Breast implants do not seem to compromise breast feeding or breast cancer screening. Leakage from silicone implants may cause a lump in the breast or in the armpit (swollen gland)
Problems with Augmentation
Wound infection develops around the implant in 2% of cases causing pain, discharge, redness and/or fever. Antibiotics are initially used to deal with this complication. If this fails, the implant will require removal and replacement. The surgeon may decide to allow the infection to resolve before inserting a new implant.
I routinely prescribe prophylactic antibiotics to reduce the risk of this complication.

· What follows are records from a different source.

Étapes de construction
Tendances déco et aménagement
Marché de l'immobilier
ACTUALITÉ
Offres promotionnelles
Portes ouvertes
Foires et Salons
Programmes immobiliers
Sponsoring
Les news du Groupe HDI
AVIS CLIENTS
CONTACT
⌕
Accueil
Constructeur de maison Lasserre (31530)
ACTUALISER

This refers to a blood collection (haematoma) around the implant. The risk of this complication can be minimised by a careful control of bleeding points during surgery and the use of drains (thin tubes) to drain the blood immediately after the operation. Women are also advised to avoid using Aspirin-like drugs the week before the operation. Haematoma may require surgical evacuation.
In the long-term, most breast implants are associated with the formation of a tough layer of tissue around them, called a capsule. In severe cases the capsule becomes very hard, causing discomfort and distortion of the breast. It can be dealt with surgically. Smooth-surfaced implants are more likely to develop this complication than textured (rough-surfaced) implants. The chance of this complication occurring with modern implants is only approximately 5%, which is a very small risk.
Reduced breast sensations
This occurs in approximately 15% of women having breast enlargement.
Silicone leak may cause a breast lump or a lump in the armpit (swollen lymph gland). The diagnosis can be made by an ultrasound scan, however MRI scanning is the most accurate test. When leak occurs, it is advisable to replace the implant. However this is not a medical emergency!
The procedure itself takes between 1 to 2 hours. The stitches are dissolvable, and the wound is covered with a water-proof dressing. The patient feels tired and sore for a few days after surgery but should be up and around in 24 hours. The discomfort can be controlled by simple oral pain killers. Patients are usually given a surgical bra which should be worn for approximately one week after surgery. Then they are advised to use a sport bra for further 3 weeks. The swelling in the breasts may take two to three months to go completely.
Women who have breast augmentation can breastfeed and can have mammograms after surgery. The procedure costs £ 4000-5000 (this includes the use of the most expensive implants).